Lo que cuenta e importa no es el dato histórico en sí, sino el ambiente que se crea. En la Alemania anterior al nazismo y en la Alemania del nazismo se publicaba una y mil veces que los judíos secuestraban bebés alemanes y se reunían algunas noches para asesinarlos y beber su sangre, en orgías de violencia y odio. No se probó ningún caso, pero servía la leyenda para alimentar el odio a los judíos y para crear el clima propicio para los intereses de los nazis y sus secuaces y paniaguados. Cuando por intereses políticos se tergiversa locamente la historia, no interesa la historia en sí, sino la política.

Todo esto es sabido y vulgar, de cajón, evidente y patente. Pero funciona. En Alemania sirvió, vaya si sirvió. Y todavía están todos, historiadores incluidos, preguntándose cómo fue posible que tantos millones de alemanes entraran a ese trapo y se creyeran tan obscenos embustes. Y, sobre todo, qué relación pudo haber entre que se tragaran que los judíos eran tan odiosos y que acabaran no sólo votando a Hitler, sino aceptando, cual si de consecuencia lógica se tratara, que Alemania tenía derecho dominar el mundo y que la raza aria era superior a las otras.

Mutatis mutandis, yo me pregunto qué relación pueden ver hoy tantos catalanes entre el lugar de nacimiento de Colón y el derecho de Cataluña a ser Estado independiente.
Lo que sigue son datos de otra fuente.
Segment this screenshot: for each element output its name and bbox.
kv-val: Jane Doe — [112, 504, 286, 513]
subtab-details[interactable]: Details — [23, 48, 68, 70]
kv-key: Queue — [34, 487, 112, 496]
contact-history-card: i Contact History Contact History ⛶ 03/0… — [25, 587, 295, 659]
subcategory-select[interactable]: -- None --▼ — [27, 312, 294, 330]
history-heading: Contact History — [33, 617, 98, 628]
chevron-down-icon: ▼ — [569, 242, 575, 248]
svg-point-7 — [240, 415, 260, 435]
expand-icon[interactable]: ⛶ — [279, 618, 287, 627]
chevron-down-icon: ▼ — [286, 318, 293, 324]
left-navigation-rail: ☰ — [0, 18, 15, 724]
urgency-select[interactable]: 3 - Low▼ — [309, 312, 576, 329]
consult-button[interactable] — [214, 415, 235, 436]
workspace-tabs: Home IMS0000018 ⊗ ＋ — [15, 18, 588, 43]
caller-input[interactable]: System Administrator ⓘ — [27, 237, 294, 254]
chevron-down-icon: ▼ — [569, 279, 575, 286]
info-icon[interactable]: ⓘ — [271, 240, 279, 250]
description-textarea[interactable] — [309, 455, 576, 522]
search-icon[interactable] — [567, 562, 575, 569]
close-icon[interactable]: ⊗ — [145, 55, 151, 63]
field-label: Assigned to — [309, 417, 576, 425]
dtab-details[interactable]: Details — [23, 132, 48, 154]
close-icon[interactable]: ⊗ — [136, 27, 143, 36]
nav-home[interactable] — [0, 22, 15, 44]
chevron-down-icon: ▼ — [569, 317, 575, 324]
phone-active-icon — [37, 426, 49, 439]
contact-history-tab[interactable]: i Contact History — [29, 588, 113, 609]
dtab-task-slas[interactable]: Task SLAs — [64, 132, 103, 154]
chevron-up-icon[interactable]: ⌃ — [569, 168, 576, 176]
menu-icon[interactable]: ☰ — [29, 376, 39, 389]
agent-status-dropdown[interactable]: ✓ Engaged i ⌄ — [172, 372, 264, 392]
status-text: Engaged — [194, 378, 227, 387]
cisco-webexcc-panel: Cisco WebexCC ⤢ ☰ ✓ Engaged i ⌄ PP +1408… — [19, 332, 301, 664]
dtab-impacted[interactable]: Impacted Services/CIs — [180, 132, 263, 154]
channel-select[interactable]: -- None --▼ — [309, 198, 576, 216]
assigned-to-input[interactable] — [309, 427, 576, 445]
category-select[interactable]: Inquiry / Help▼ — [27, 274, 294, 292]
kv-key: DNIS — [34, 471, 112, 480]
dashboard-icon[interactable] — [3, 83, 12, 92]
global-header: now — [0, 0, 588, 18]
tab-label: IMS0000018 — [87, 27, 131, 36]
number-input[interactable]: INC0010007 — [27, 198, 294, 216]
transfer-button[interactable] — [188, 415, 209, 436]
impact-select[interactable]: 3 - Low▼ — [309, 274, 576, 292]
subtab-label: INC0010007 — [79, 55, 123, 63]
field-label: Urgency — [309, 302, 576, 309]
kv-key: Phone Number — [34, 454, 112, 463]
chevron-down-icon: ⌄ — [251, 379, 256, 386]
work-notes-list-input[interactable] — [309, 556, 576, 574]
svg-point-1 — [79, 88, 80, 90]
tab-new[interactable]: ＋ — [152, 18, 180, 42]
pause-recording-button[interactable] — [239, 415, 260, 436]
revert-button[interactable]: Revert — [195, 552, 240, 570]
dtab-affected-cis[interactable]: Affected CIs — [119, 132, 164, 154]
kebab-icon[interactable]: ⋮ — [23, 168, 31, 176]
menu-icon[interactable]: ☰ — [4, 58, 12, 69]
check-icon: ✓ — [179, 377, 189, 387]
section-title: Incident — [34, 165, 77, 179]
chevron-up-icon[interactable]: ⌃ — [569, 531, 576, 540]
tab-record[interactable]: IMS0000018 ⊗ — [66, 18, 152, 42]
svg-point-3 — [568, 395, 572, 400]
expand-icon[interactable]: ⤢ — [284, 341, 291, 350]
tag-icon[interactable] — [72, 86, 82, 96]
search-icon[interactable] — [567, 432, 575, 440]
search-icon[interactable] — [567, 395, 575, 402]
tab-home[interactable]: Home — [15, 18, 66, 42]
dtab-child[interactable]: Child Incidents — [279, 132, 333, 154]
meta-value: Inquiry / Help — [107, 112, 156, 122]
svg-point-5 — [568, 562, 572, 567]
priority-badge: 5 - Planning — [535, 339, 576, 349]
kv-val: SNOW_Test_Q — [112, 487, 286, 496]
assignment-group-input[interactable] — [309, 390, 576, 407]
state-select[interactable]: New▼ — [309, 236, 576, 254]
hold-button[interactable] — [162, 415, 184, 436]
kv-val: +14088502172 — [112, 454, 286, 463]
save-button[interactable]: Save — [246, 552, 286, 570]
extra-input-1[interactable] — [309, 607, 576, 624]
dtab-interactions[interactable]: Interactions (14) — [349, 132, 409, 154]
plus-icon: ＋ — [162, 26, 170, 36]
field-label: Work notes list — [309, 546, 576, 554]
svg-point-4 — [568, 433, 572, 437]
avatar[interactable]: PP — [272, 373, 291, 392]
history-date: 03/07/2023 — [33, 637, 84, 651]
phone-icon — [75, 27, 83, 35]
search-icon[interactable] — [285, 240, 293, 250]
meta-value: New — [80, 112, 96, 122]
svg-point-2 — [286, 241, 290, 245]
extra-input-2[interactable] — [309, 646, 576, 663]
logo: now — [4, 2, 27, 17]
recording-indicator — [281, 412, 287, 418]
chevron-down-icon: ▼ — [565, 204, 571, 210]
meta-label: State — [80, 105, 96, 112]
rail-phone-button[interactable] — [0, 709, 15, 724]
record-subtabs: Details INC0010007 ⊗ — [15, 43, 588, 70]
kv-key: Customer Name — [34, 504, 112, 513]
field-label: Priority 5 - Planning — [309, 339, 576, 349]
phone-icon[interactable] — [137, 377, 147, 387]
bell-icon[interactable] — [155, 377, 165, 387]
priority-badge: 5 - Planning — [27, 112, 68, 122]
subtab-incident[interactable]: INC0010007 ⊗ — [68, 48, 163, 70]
Puede haber buenas razones para que muchos quieran esa independencia, razones que merecen ser seriamente consideradas y debatidas, naturalmente que sí. Pero si a mí me dijeran que un buen motivo para apoyar la autodeterminación de Asturias está en que Colón nació en Llanes (Asturias) y que llevaba en la Santa María una camiseta del Sporting de Gijón, pensaría que me toman por tonto de remate y que es como si me cuentan que esta noche debo cenar huevos fritos porque la primera gallina que viajó en barco a América salió de un corral asturiano. Creería que alguien intenta manipularme y me enfadaría bastante. Pero se ve que muchos amigos catalanes no tienen ese amor propio que nos gastamos los de mi tierra.

Por cierto, ¿para cuándo una buena tesis histórica que demuestre que en verdad Messi no es argentino, sino de la parte de Palafrugell?

2 comentarios:

Juan Carlos Sapena dijo...

Bueno, pues es la misma manía que les dio con la transición, con la monarquía, etc...hay que revestirlo todo de leyenda artúrica porque queda bien y da lustre. No se puede hacer una Cataluña independiente así sin más, hay que dotarla de una leyenda y de un rey Arturo que demuestre que los catalanes son mejores que el resto y que esta mejora les justifica. Lo mismo que Israel, pueblo elegido o los monárquicos devotos defensores de la democracia constituyente o constituyetedora (yo qué sé ya)

Los católicos utilizan mucho lo de que se les tiene manía o los rusos les persiguen (al gusto según) Ya se ve que cada mochuelo se busca un olivo.
La pregunta pero es siempre la misma: de dónde viene tanto retraso y cuanta idiocia...dicen que es el agua. Ahí lo dejo.

Un saludo o dos.

Agrimensor PAS dijo...

De todas las especies de "mataos" que han ido surgiendo tras esta cortina de humo de manual quizás la más patética sea la del hijo de charnegos que se ha apuntado al "España nos roba". Vienen al pueblo de sus ancestros a ver a la abuelita y a los primos, los sacan de paseo y los muy putos van y dicen escandalizados: "¡Qué bien viven estos a nuestra costa!", al ver las terrazas llenas de gente comiendo y bebiendo. Muy bien los han debido de lobotomizar, muy llenos de razón han de creerse para ni siquiera reparar en la impertinencia que acaban de decir, ni en donde la acaban de decir.
Los miserables que han ideado esta campaña de marketing son hijos de puta como ellos solos pero si hablamos de eficacia solo cabe una cosa: quitarse el sombrero.